Konuşmasına katılımcıların ramazan ayını tebrik eden Çelik, Kadir Gecesi'nin "bin aydan daha hayırlı bir gece" olduğunu vurguladı.Çelik, Manisa'da kışladaki gıda zehirlenmesi şüphesine ilişkin soruşturma hakkında bilgi paylaştı.
"Yaklaşık 6 bin 800 denetim elemanıyla Türkiye'yi gıda ürünlerini denetliyoruz. Geçen yıl 900 bin denetim yapılmış, bu yıl 1 milyonu aşacağız. Denetimlerde bir sorun yok." diyen Bakan Çelik, şöyle devam etti:
"Ama Manisa'da meydana gelen Türk Silahlı Kuvvetleri (TSK) bünyesinde bir olay ve denetimleri de TSK kendisi yapıyor. Olay meydana geldiğinde hemen arkadaşlarımız gittiler ama TSK bünyesinde denetim olduğu için o gün bir katkı sunamadık. Ama ikincisinde savcının da talimatıyla numuneler alındı ve büyük ihtimalle o numunelerde askerlerimizin karşı karşıya kaldığı bu vahim durumun gıda ile ilişkisi nedir ne değildir, yarın laboratuvarlardan neticelerini alıp kamuoyuyla paylaşmış olacağız."
- Katar'a uygulanan ambargo
Çelik, tarım ve gıda ürünlerinin öneminin her gün daha çok anlaşıldığına işaret ederek, Katar'ın içinde bulunduğunu durumun gıda ürünleri konusundaki ihtiyaçlarından kaynaklandığına dikkati çekti.

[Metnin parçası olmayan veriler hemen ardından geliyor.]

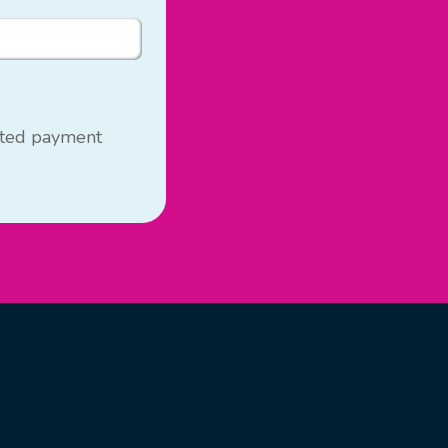
usted payment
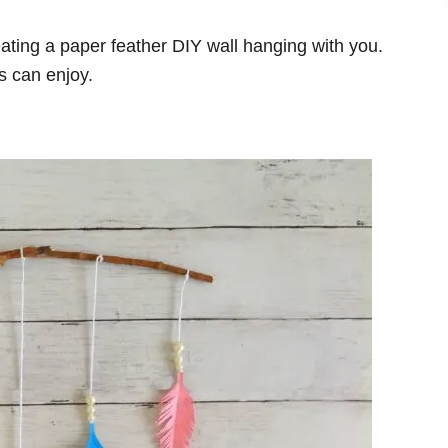
reating a paper feather DIY wall hanging with you.
ts can enjoy.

Bakan Çelik, "Katar'a ambargo uygulanmaya başladı. Kendilerine ait nüfus 400 bin ama 2,5 milyon civarındaki Katar halkı öncelikli olarak apartmanlar, fabrikalar ve televizyonlar değil, marketlerdeki yiyecek, içeceklerin önem arz ettiği bir tabloyla karşı karşıya kaldılar. Aslında fert başına milli gelir olarak son derece zengin ülkeler arasında yer alan Katar'ın bu zenginliğinin, zora ve dara düştüğü zaman, kapıların kapandığı zaman hiçbir şey ifade etmediğini herkes gördü. Aslında bunlar ibret almamız, ders çıkarmamız gereken olaylardır. Onun için ülkemizdeki tarım ve hayvancılıkla ilgili atılması gereken adımlar noktasında sorumlu bakan ve sektörün tüm paydaşları olarak üzerimize düşenleri firesiz yapmak zorundayız. Doğruları yapmak zorundayız. Doğru neyse gelecek nesillere daha güçlü, daha güvenilir gıda arzı konusunda sorun yaşamayan bir ülke teslim etmek zorundayız." dedi.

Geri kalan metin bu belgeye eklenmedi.